Figure 1. Multi-person pose estimation in the wild using Video Inertial Poser (VIP). VIP combines video obtained from a handheld smartphone camera with data coming from body-worn inertial measurement units (IMUs).

Accurately capturing human motions is the premise of understanding human activity, modelling human-scene interactions, and synthesizing novel motions. Wearable tracking devices such as Inertial Measurement Units (IMUs) offer a lightweight yet robust solution to human motion capture.

IMU-based systems do not suffer from limited capturing volume. Hence they are the optimal choice for outdoor recording. However, commercial IMU systems are quite intrusive given the large number of sensors attached to the body. To address this problem, we proposed Sparse Inertial Poser [1], a tracker which enables motion capture in the wild with only 6 sensors. This is achieved by utilizing the anthropometric constraints of a statistical body model and joint optimization across all frames. In the follow-up work Deep Inertial Poser [2], we learned the temporal motion prior with a deep neural network instead of optimizing temporal dependencies. The resulting tracker can reconstruct human poses from 6 IMU sensors in real-time.

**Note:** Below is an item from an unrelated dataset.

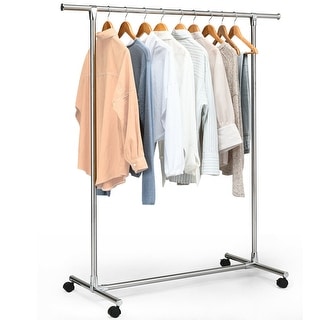 The height and width of the screenshot is (320, 320). What are the coordinates of `hangers` in the screenshot? It's located at (106, 26), (125, 27), (144, 27), (160, 26), (179, 26), (194, 26), (208, 28), (222, 29), (234, 29). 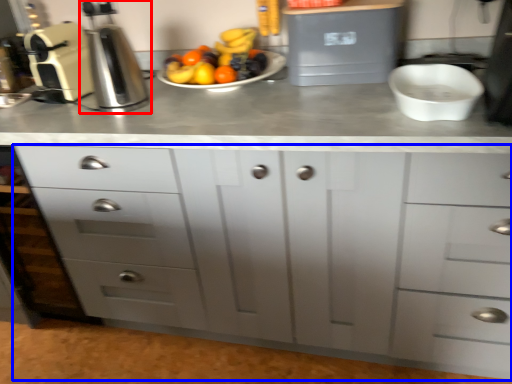 Question: Which point is closer to the camera, coffee machine (highlighted by a red box) or chest of drawers (highlighted by a blue box)?

Choices:
 (A) coffee machine
 (B) chest of drawers

Answer: (B) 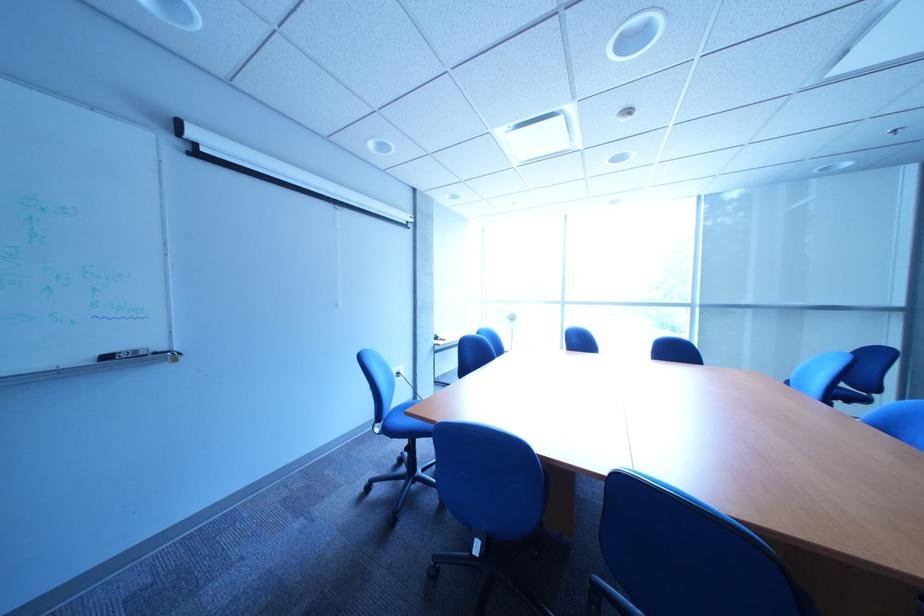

IMUs typically suffer from heading drift. As the result, positional errors accumulate over time. An external camera was introduced in several works to obtain accurate position information and provide additional visual cues. In [3], we proposed a hybrid tracker that integrates IMU measurements with a video-based tracker. The problem is formulated as a system of linear equations and can be efficiently solved. In [4], we tackled a more difficult task: multi-person pose estimation in the wild (Figure. 1). To overcome the challenges such as cluttered background and occlusions, we solved a novel graph-based optimization problem to enforce intra-frame and inter-frame coherency. Human poses, camera parameters and heading drift are then jointly optimized.

Figure 2. HPS jointly estimates the full 3D human pose and location of a subject within large 3D scenes using IMUs and a head-mounted camera.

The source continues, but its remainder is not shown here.